The Research Data Alliance (RDA) Working Group on data citation has been working in this area, and the Federation of Earth Science Information Partners (ESIP Federation) held a workshop on Dynamic Data Citation this year. In this talk, Ruth will describe the the current state of research data citation and the results of these recent efforts.
As a data scientist/engineer, Ruth Duerr has been interested in four fields of inquiry: science data management, digital archives management, records management, and digital library science. All four fields are developing separately, yet share similar problem spaces—how to make available and preserve digital data and information over time. Her research interests involve nearly all aspects of data stewardship. She currently is a PI and/or Project Manager for several ongoing and recent data management and cyberinfrastructure projects funded by NSF, NASA and NOAA.
Wednesday, September 30th, 4:00 – 6:00 PM
Rescuing Vanishing Heritage Data: Why, How, Who, Where, & When? A brief review
- Dr. Elizabeth Griffin, Dominion Astrophysical Observatory, Victoria, Canada
Data Rescue has never been more relevant than today, when quantitative information on matters pertaining to long-term climate change and other environmental properties of Planet Earth is sorely needed. Yet progress is seriously patchy. We review what is driving current activities, the status of group efforts, the hurdles, and the outlook.
Dr. Elizabeth Griffin is a research astrophysicist, educated in the UK and carrying out research in Cambridge (UK) for 30 years, then in Oxford, and is now continuing those projects at the Dominion Astrophysical Observatory (Victoria, Canada). Early experience with photographic recording of data (before computers and CCDs were on the horizon) encouraged her to pioneer the rescue (through programs of digitization) of the information on many of Astronomy’s plates regarding stellar variability, and from there to team up with other similar projects in a diversity of scientific fields. She co-Chairs (with David Gallaher) an international WG for Data Rescue, and meets all types of reactions to Data Rescue, from hugely supportive to downright skeptical.
Following Elizabeth’s presentation to the BESSIG, there will be a group discussion of opportunities and logistics for the workshop. As it offers the chance to bring data programs together from across the Front Range, we would like to identify workshop organizing committee members and workshop partners who can take the lead on planning and supporting a fantastic international event. Please bring your great ideas and data rescue experiences to share in this exciting conversation!

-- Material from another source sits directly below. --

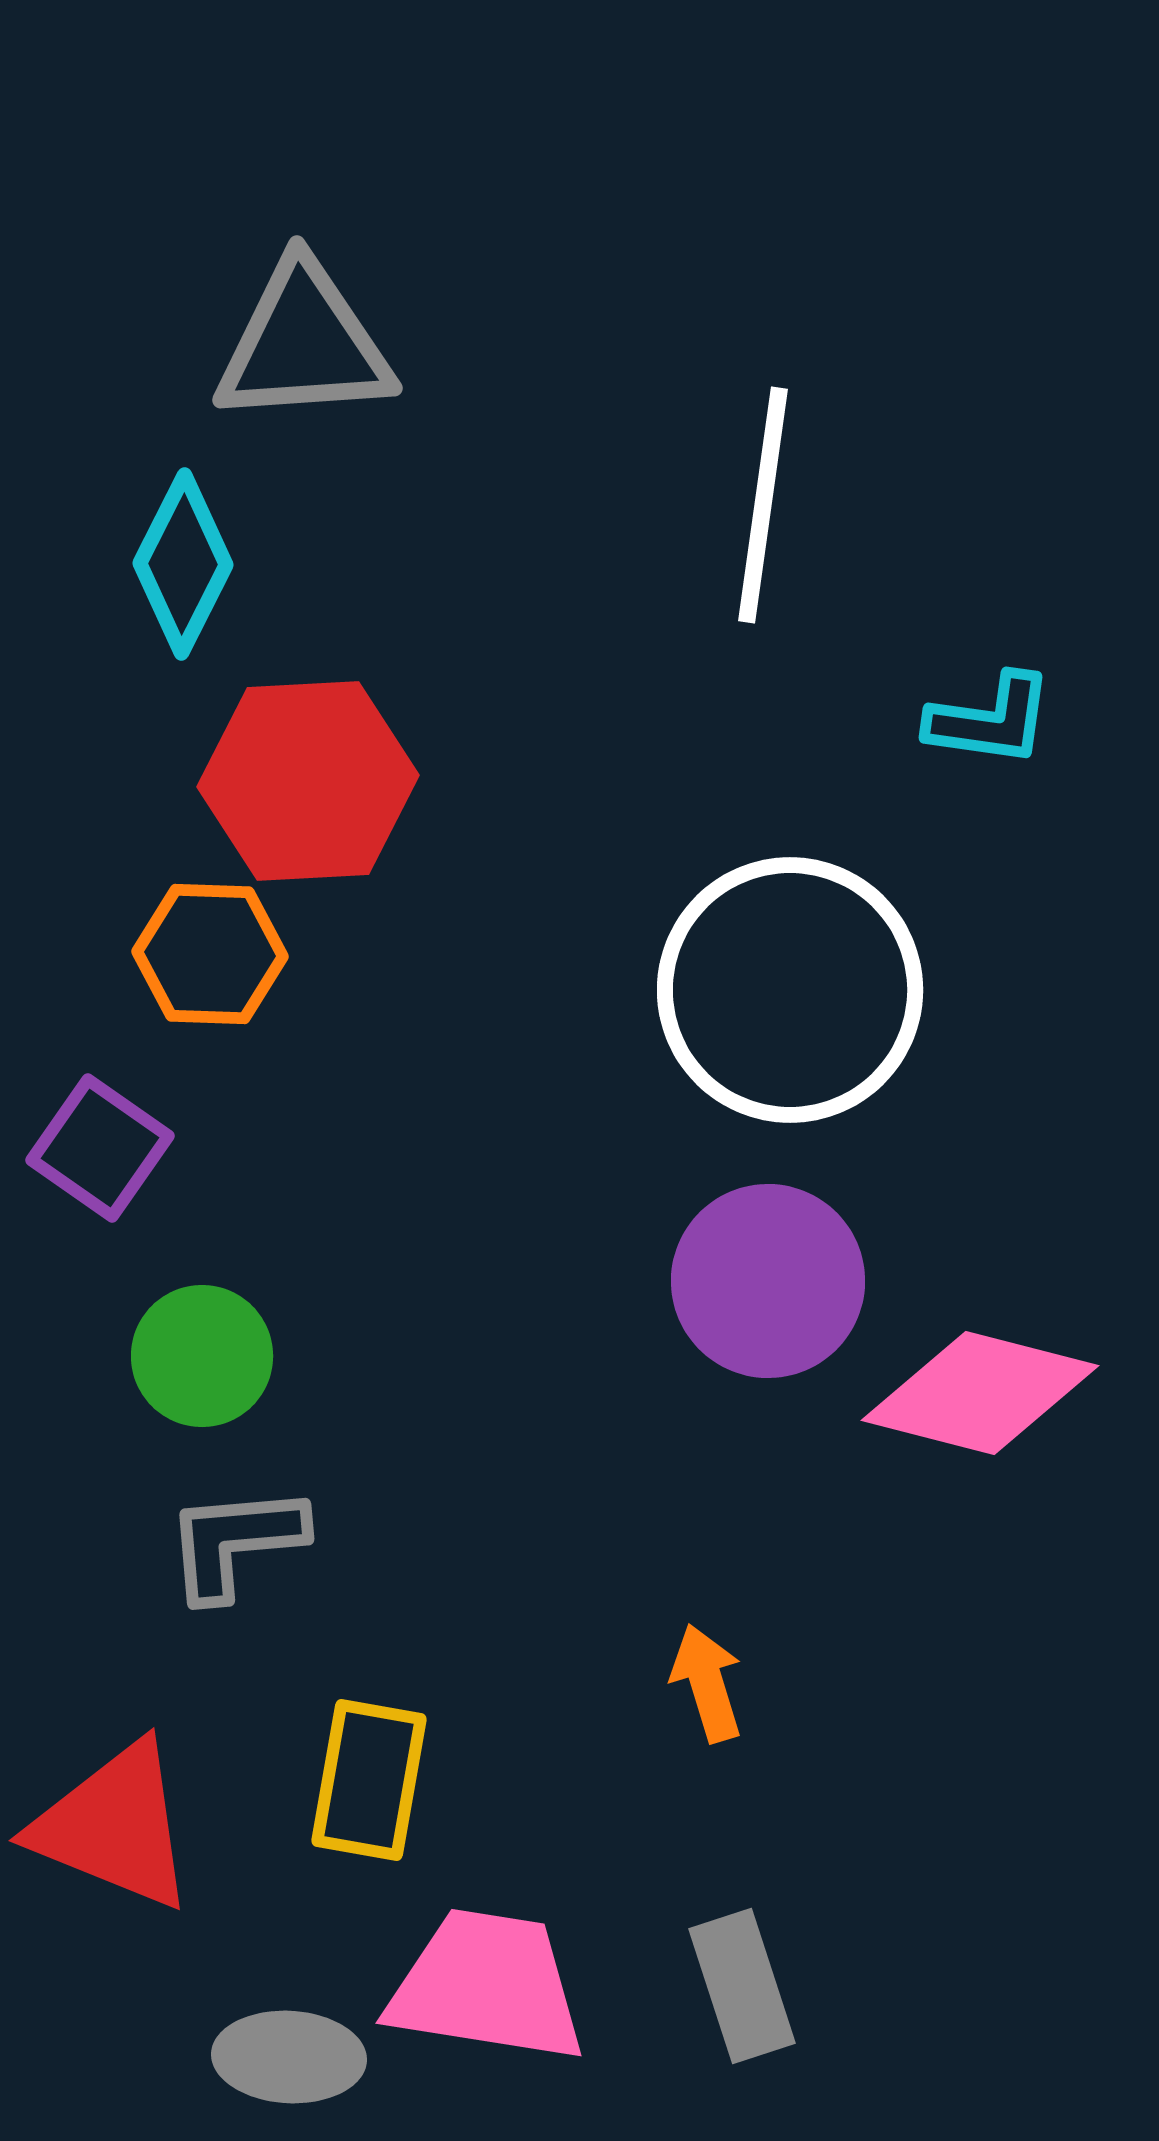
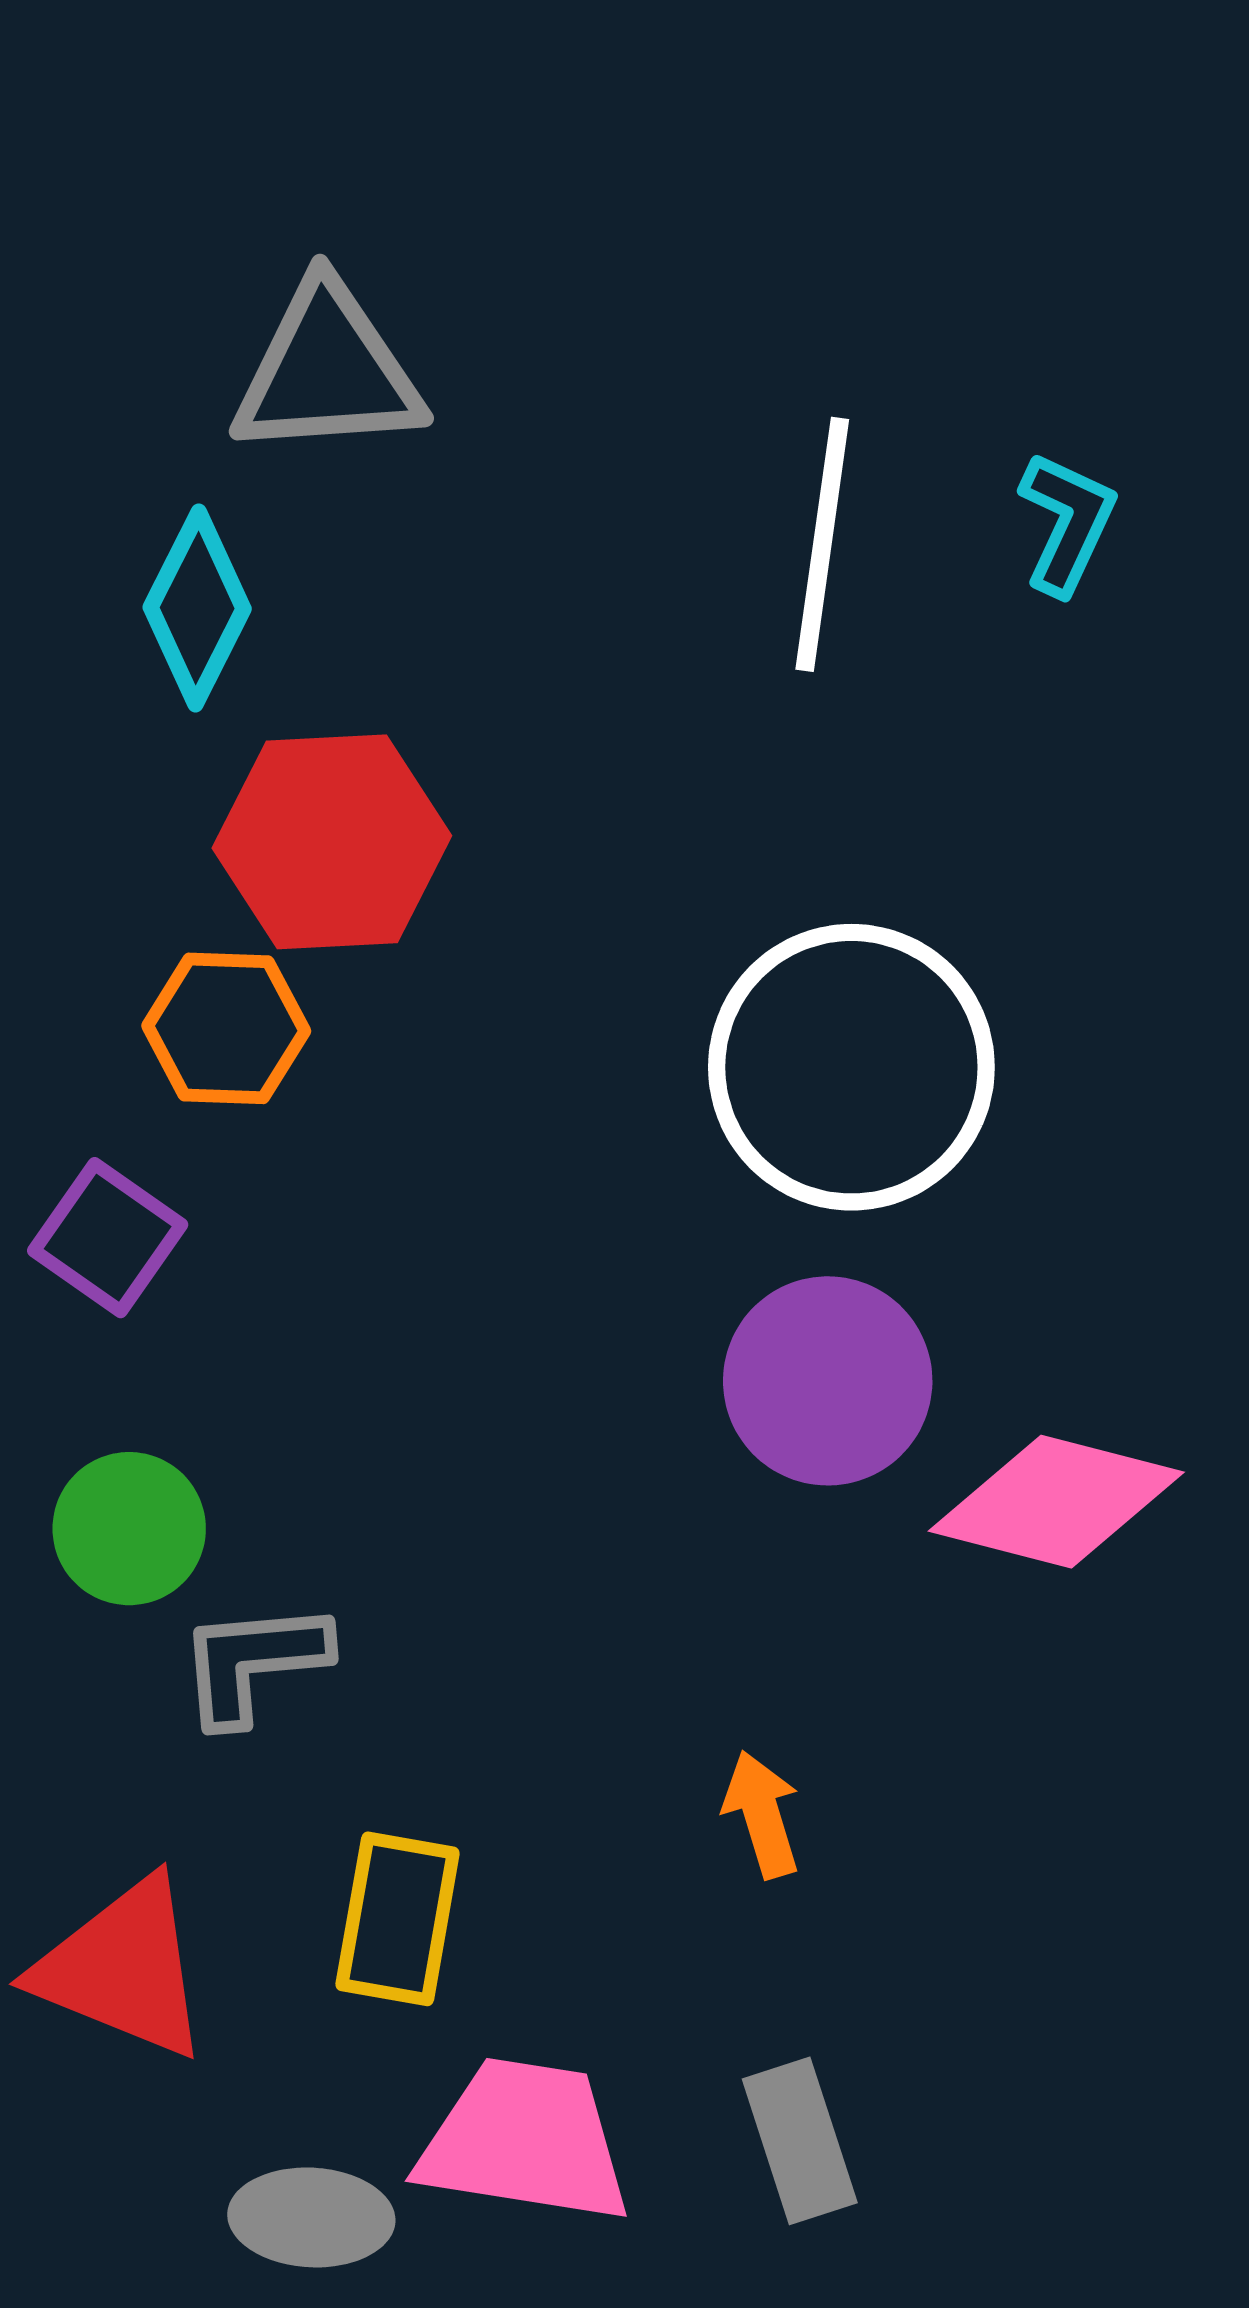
cyan L-shape: (990, 720) -> (1067, 523), moved, turned -73
green circle: (202, 1356) -> (129, 1529), moved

Monday, September 21st, 4:30 – 6:00 PM
Ontology Reuse in Geoscience Semantic Applications
- Matt Mayernik, Project Scientist and Research Data Services Specialist, UCAR Library
Interplays between local ontology development and the establishment of wider ontology connections are fundamental to the Semantic web. This presentation will discuss the goals and work of the EarthCollab project, focusing on ontology selection, consolidation, and reuse driven by geoscience use cases. The EarthCollab project is a collaboration between UCAR, Cornell University, and UNAVCO to leverage semantic technologies to manage and link geoscientific information and resources. We are using the VIVO semantic web software suite to support the discovery of information, data, and potential collaborators within the geodesy and polar science communities.

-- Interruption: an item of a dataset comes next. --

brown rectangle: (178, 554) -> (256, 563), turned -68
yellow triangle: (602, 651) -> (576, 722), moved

We will present our ontology design approach, which is heavily emphasizing ontology reuse, and how the different needs of each use case have informed our ontology selection and design. In specific, we will discuss our approach to bringing together the VIVO-Integrated Semantic Framework (VIVO-ISF) ontology, the Global Change Information System (GCIS) ontology, and the Data Catalog (DCAT) ontology, among others, using the VIVO application. We are interested in engaging the BESSIG community in discussions around 1) key decision points for new semantic web applications in deciding when to reuse existing ontologies and when to develop original ontologies, 2) the benefits and drawbacks of using and expanding existing ontologies.
Monday, August 31st, 4:00 – 6:00 PM
Leveraging Internet Identity for Scientific Collaborations
- Ken Klingenstein, Evangelist, Digital Identity & Privacy, Internet2
In the last several years there has been rapid development of an identity layer for the Internet. Efforts in government, R&E, businesses and among social identity providers are creating an infrastructure of identity and attributes that is being leveraged to access supercomputers, social sites, health care providers, federal research agencies, instrumentation and databases, cloud based storage and compute services, etc.
The two major areas in this work are federated identity, which allows local identities, authentication and attributes to be used Internet-wide, and collaboration platforms, which allow virtual organizations and other multi-institutional efforts to build on federated identity and seamlessly use a growing pool of collaboration applications (wikis, listservs, file sharing, code management tools, command line apps, etc).
This talk will discuss the current state of federated identity, including international inter-federation and US government activities, and how federated identities are being used in leading-edge US science communities. It will then present the emergence of collaboration platforms, and their ability to integrate access control and group management across collaboration applications using open standards. Demos might happen; interruptions and comments most welcome.
Thursday, July 9th, 4:00 – 5:30 PM
Identifiers and Relationships
- Joe Hourcle, Goddard Space Flight Center
At a recent meeting, I came to realize that there are quite a few people who have more recently come into the field of data informatics, and have missed out on much of the discussions over the last decade on data identifiers. In the last few weeks two papers were published by some of the same co-authors that took a contrary position on the presentation of identifiers, although that was not a focus on either of the papers.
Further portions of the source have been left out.